Ella fue a responderle con una destemplada negativa, pero luego se inclinó y le puso una mano en la rodilla.
—No, Guido. Nunca he dicho ni diré nada.
—Siento habértelo preguntado —dijo él bajando la mirada, y tomó un sorbo de su Campari con soda.
—¿Conoces a su mujer? —preguntó ella, desviando la conversación.
—Me la presentaron en un concierto hace años, si mal no recuerdo. Pero no creo que la reconociera. ¿Cómo es?
Paola bebió un trago y dejó el vaso en la barandilla, algo que más de una vez había prohibido hacer a sus hijos.

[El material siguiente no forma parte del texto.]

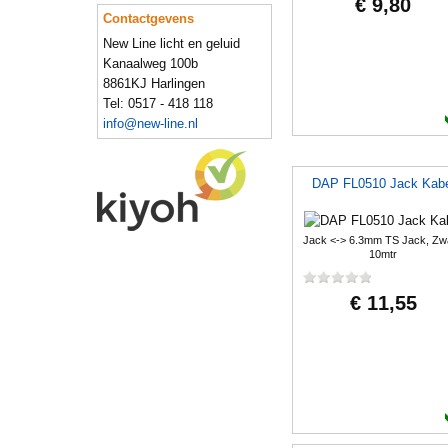
€ 9,80
Contactgevens
New Line licht en geluid
Kanaalweg 100b
8861KJ Harlingen
Tel: 0517 - 418 118
info@new-line.nl
DAP FL0510 Jack Kabe
Jack <-> 6.3mm TS Jack, Zwa
10mtr
€ 11,55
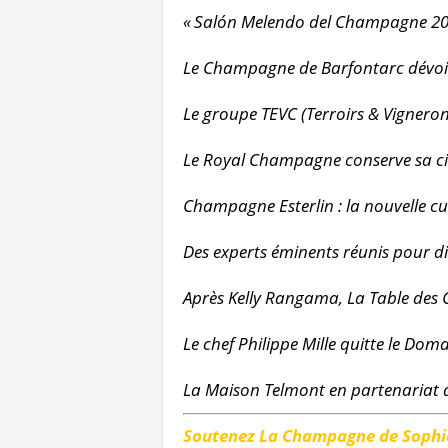
« Salón Melendo del Champagne 20
Le Champagne de Barfontarc dévoile 
Le groupe TEVC (Terroirs & Vigneron
Le Royal Champagne conserve sa cin
Champagne Esterlin : la nouvelle cu
Des experts éminents réunis pour d
Après Kelly Rangama, La Table des
Le chef Philippe Mille quitte le Do
La Maison Telmont en partenariat a
Soutenez La Champagne de Sophie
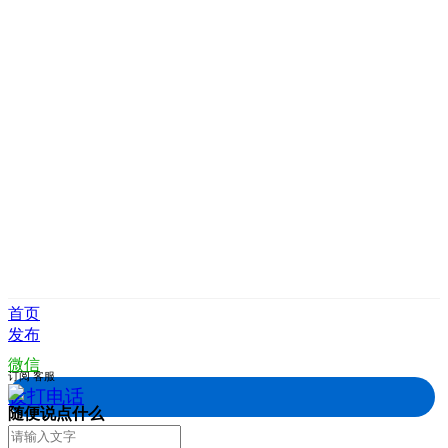
首页
发布
微信
订阅
客服
拨打电话
随便说点什么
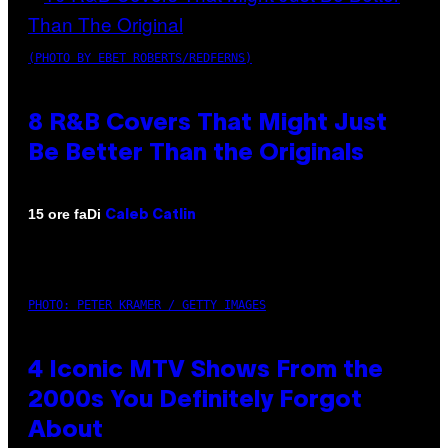
(PHOTO BY EBET ROBERTS/REDFERNS)
8 R&B Covers That Might Just
Be Better Than the Originals
Di
15 ore fa
Caleb Catlin
PHOTO: PETER KRAMER / GETTY IMAGES
4 Iconic MTV Shows From the
2000s You Definitely Forgot
About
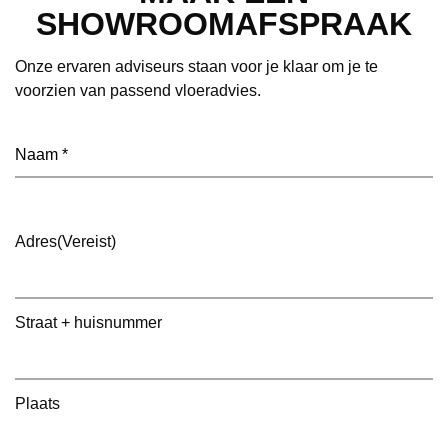
SHOWROOMAFSPRAAK
Onze ervaren adviseurs staan voor je klaar om je te
voorzien van passend vloeradvies.
Naam
(Vereist)
Adres
(Vereist)
Straat + huisnummer
Plaats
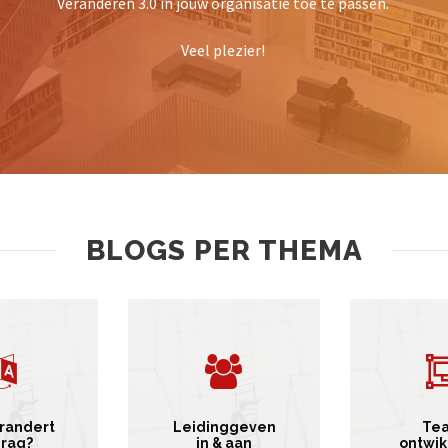
Veranderen 3.0 in jouw organisatie toe te passen.
Veel plezier!
BLOGS PER THEMA
randert
Leidinggeven
Te
rag?
in & aan
ontwik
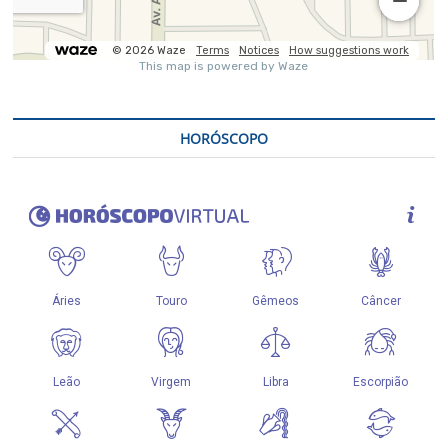
HORÓSCOPO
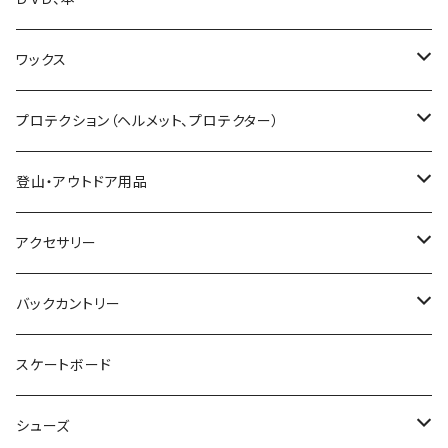
25-26 UNIT
19-20 GENTEMSTICK
GOODMAN
CAPITA
Karakoram
SMITH GOGGLE
HESTRA
GENTEMSTICK
GREEN CLOTHING
ワックス
23-24 GENTEMSTICK
MOSS snowboards
SALOMON
LADE Clothing
GALLIUM WAX
プロテクション（ヘルメット、プロテクター）
24-25 GENTEMSTICK
23-24 MOSS Snowboards
固形ワックス（フッ素無し）
CROOJA
YONEX
バンザイペイント
COSLABO WAX
BERN HELMET
登山・アウトドア用品
25-26 GENTEMSTICK
24-25 MOSS Snowboards
固形ワックス（フッ素あり）
24-25 CROOJA
SPREAD
PLATE PIA
sandbox helmet
トレッキングシューズ
アクセサリー
26-27 GENTEMSTICK
クリーナー
25-26 CROOJA
23-24 SPREAD
FLEX BOOSTER TOOL
SCARPA
GREEN.LAB
EB'S
レインウェア
サングラス
バックカントリー
簡易ワックス
24-25 SPREAD
24-25 GREEN.LAB
フィントラック
オークリー
LIB TECH
DICE HELMET
ベースレイヤー
バッグ
ＭＳＲ
スケートボード
ワックスツール
25-26 SPREAD
DICE
ファイントラック
eb's
スノーシュー
SALOMON
Gallium wax
テント
小物
Black Diamond
シューズ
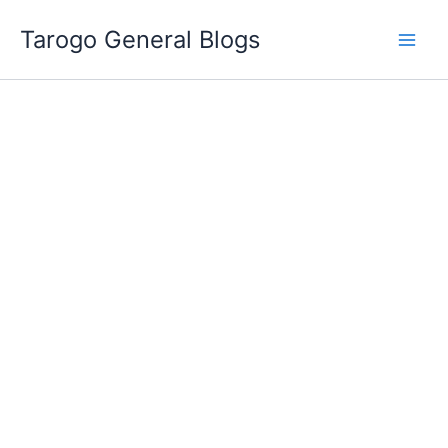
跳
Tarogo General Blogs
至
主
要
內
容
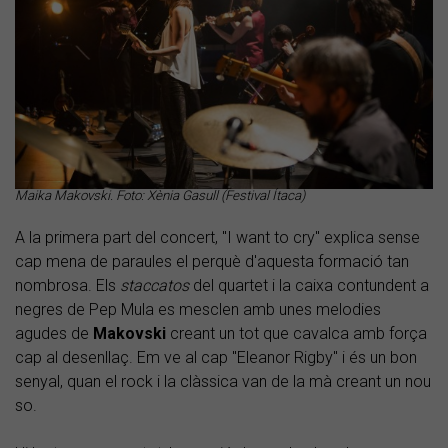
Maika Makovski. Foto: Xènia Gasull (Festival Ítaca)
A la primera part del concert, "I want to cry" explica sense
cap mena de paraules el perquè d'aquesta formació tan
nombrosa. Els
staccatos
del quartet
i la caixa contundent a
negres de Pep Mula es mesclen amb unes melodies
agudes de
Makovski
creant un tot que cavalca amb força
cap al desenllaç. Em ve al cap "Eleanor Rigby" i és un bon
senyal, quan el rock i la clàssica van de la mà creant un nou
so.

—Verás —empezó, buscando las palabras más ácidas—. Si yo fuera el
signor
, no, el
avvocato
Santomauro y tuviera que elegir entre una esposa alta, huesuda, impecablemente vestida, con el peinado, y seguramente el genio de una Margaret Thatcher, y un muchacho joven, cualquiera que fuera su físico, peinado y carácter, no te quepa duda de que no me faltaría tiempo para abrir los brazos al chico.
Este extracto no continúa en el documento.